A household staff of one-hundred-thirty-three, sixty bespoke suits at three thousand pounds each, more than two hundred handmade shirts at three-hundred-fifty pounds each, fifty pairs of handmade shoes costing over eight hundred pounds each, solid gold and silver collar stiffeners, a predilection for shoelaces ironed by hand and biscuits heated just so … all courtesy of the taxpayer ...
The latter is a partial inventory of Prince Charles' wardrobe although you would be forgiven for thinking I'm quoting from a pre-revolutionary French royal household inventory list. It is excerpted from a newly published tell-all book, Not in Front of the Corgis: Secrets of Life Behind the Royal Curtains, by royal watcher Brian Hoey which describes the lifestyle habits of the royal family.
Now let me quote from a different list: £40 billion of emergency tax increases including a VAT rise from 17.5% to 20%, higher capital gains tax, a two-year public sector pay freeze, welfare cuts, child benefit freeze and deep cuts in welfare and education. These numbers come from the austerity package unveiled by U.K. Chancellor George Osborne last June. In short, the British people are facing a bleak future with record high unemployment, inflation and a sharp rise in homelessness. And what if this were indeed Prince Charles' Marie-Antoinette moment?
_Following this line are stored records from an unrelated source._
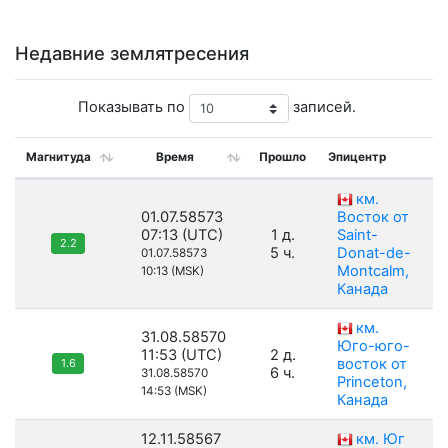
Недавние землятресения
Показывать по
записей.
Магнитуда
Время
Прошло
Эпицентр
км.
01.07.58573
Восток от
07:13 (UTC)
1 д.
Saint-
2.2
5 ч.
Donat-de-
01.07.58573
Montcalm,
10:13 (MSK)
Канада
км.
31.08.58570
Юго-юго-
11:53 (UTC)
2 д.
восток от
1.6
6 ч.
31.08.58570
Princeton,
14:53 (MSK)
Канада
12.11.58567
км. Юг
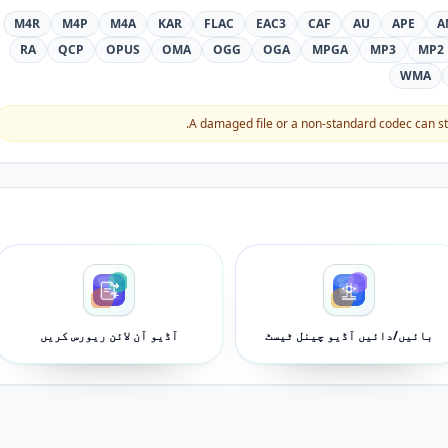
M4R
M4P
M4A
KAR
FLAC
EAC3
CAF
AU
APE
A
RA
QCP
OPUS
OMA
OGG
OGA
MPGA
MP3
MP2
WMA
A damaged file or a non-standard codec can stil
بائیں/دائیں آڈیو چینل ٹیسٹ
آڈیو آن لائن ریورس کریں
Reading about the Prince of Wales' lavish sartorial habits, part of a lifestyle which includes five homes, an expensive polo habit and private air travel, leaves a very sour taste in one's mouth. There is a deep malaise amongst Britain's middle and working classes as evidenced by the riots across England last August. Many of the groups most directly affected by the current austerity measures already feel little or no connection to the British establishment including the monarchy. Already one of the least popular royals, the Prince of Wales would do well to brush up on the events which lead up to the French Revolution.